- YOUR OBJECTIVE
What follows is a set of records. Copy them exactly and leave out the images.

───── DATA SUPPLIED ─────

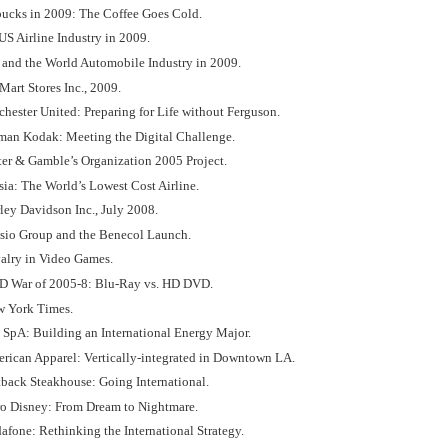
rbucks in 2009: The Coffee Goes Cold.
US Airline Industry in 2009.
d and the World Automobile Industry in 2009.
Mart Stores Inc., 2009.
hester United: Preparing for Life without Ferguson.
tman Kodak: Meeting the Digital Challenge.
ter & Gamble’s Organization 2005 Project.
sia: The World’s Lowest Cost Airline.
ley Davidson Inc., July 2008.
isio Group and the Benecol Launch.
valry in Video Games.
D War of 2005-8: Blu-Ray vs. HD DVD.
w York Times.
i SpA: Building an International Energy Major.
erican Apparel: Vertically-integrated in Downtown LA.
tback Steakhouse: Going International.
ro Disney: From Dream to Nightmare.
afone: Rethinking the International Strategy.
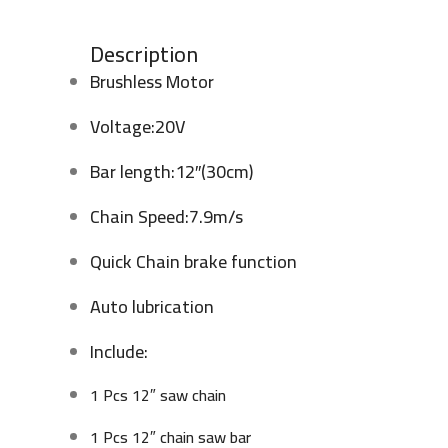
Description
Brushless Motor
Voltage:20V
Bar length:12″(30cm)
Chain Speed:7.9m/s
Quick Chain brake function
Auto lubrication
Include:
1 Pcs 12″ saw chain
1 Pcs 12″ chain saw bar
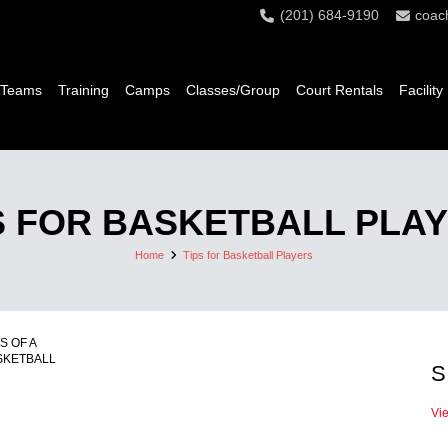
(201) 684-9190
coac
 Teams
Training
Camps
Classes/Group
Court Rentals
Facility
S FOR BASKETBALL PLA
Home
Tips for Basketball Players
S OF A
SKETBALL
S
Vi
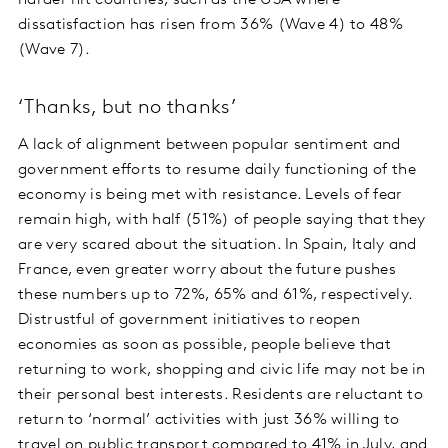
harder hit countries, such as the USA where
dissatisfaction has risen from 36% (Wave 4) to 48%
(Wave 7).
‘Thanks, but no thanks’
A lack of alignment between popular sentiment and
government efforts to resume daily functioning of the
economy is being met with resistance. Levels of fear
remain high, with half (51%) of people saying that they
are very scared about the situation. In Spain, Italy and
France, even greater worry about the future pushes
these numbers up to 72%, 65% and 61%, respectively.
Distrustful of government initiatives to reopen
economies as soon as possible, people believe that
returning to work, shopping and civic life may not be in
their personal best interests. Residents are reluctant to
return to ‘normal’ activities with just 36% willing to
travel on public transport compared to 41% in July, and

─────

- EXERCISE OUTPUT
rbucks in 2009: The Coffee Goes Cold.
US Airline Industry in 2009.
d and the World Automobile Industry in 2009.
Mart Stores Inc., 2009.
hester United: Preparing for Life without Ferguson.
tman Kodak: Meeting the Digital Challenge.
ter & Gamble’s Organization 2005 Project.
sia: The World’s Lowest Cost Airline.
ley Davidson Inc., July 2008.
isio Group and the Benecol Launch.
valry in Video Games.
D War of 2005-8: Blu-Ray vs. HD DVD.
w York Times.
i SpA: Building an International Energy Major.
erican Apparel: Vertically-integrated in Downtown LA.
tback Steakhouse: Going International.
ro Disney: From Dream to Nightmare.
afone: Rethinking the International Strategy.
Description
Brushless Motor
Voltage:20V
Bar length:12″(30cm)
Chain Speed:7.9m/s
Quick Chain brake function
Auto lubrication
Include:
1 Pcs 12″ saw chain
1 Pcs 12″ chain saw bar
(201) 684-9190
coac
 Teams
Training
Camps
Classes/Group
Court Rentals
Facility
S FOR BASKETBALL PLA
Home
Tips for Basketball Players
S OF A
SKETBALL
S
Vi
harder hit countries, such as the USA where
dissatisfaction has risen from 36% (Wave 4) to 48%
(Wave 7).
‘Thanks, but no thanks’
A lack of alignment between popular sentiment and
government efforts to resume daily functioning of the
economy is being met with resistance. Levels of fear
remain high, with half (51%) of people saying that they
are very scared about the situation. In Spain, Italy and
France, even greater worry about the future pushes
these numbers up to 72%, 65% and 61%, respectively.
Distrustful of government initiatives to reopen
economies as soon as possible, people believe that
returning to work, shopping and civic life may not be in
their personal best interests. Residents are reluctant to
return to ‘normal’ activities with just 36% willing to
travel on public transport compared to 41% in July, and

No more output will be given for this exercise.